A verbatim transcript of the lines below, starting at the first and ending with the one that holds "The width and", is what should be produced.

(Beginning of RECORDS PROVIDED)

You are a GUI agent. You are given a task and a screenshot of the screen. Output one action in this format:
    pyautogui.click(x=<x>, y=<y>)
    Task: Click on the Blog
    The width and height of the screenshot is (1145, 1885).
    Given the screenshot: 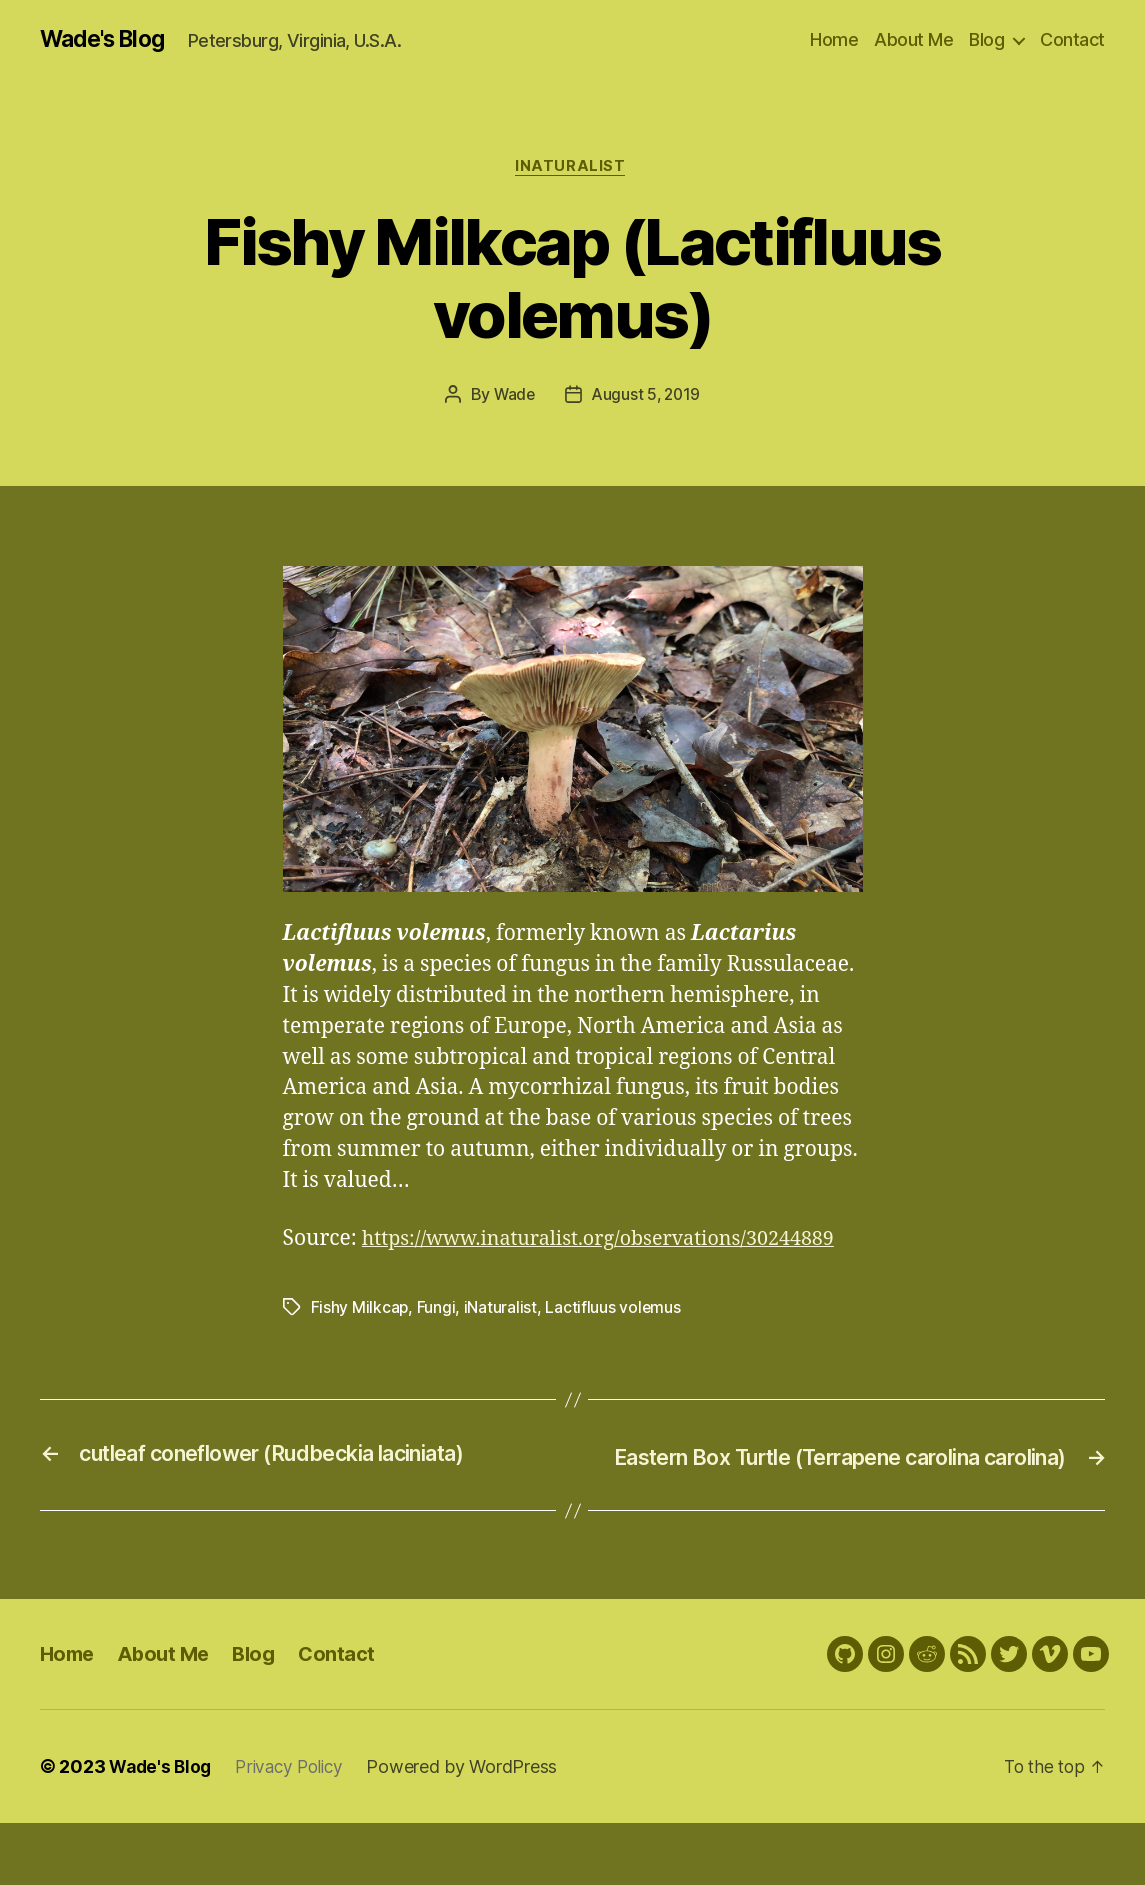 What is the action you would take?
    pyautogui.click(x=986, y=39)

(End of RECORDS PROVIDED)

- _EXERCISE OUTPUT_:
You are a GUI agent. You are given a task and a screenshot of the screen. Output one action in this format:
    pyautogui.click(x=<x>, y=<y>)
    Task: Click on the Blog
    The width and height of the screenshot is (1145, 1885).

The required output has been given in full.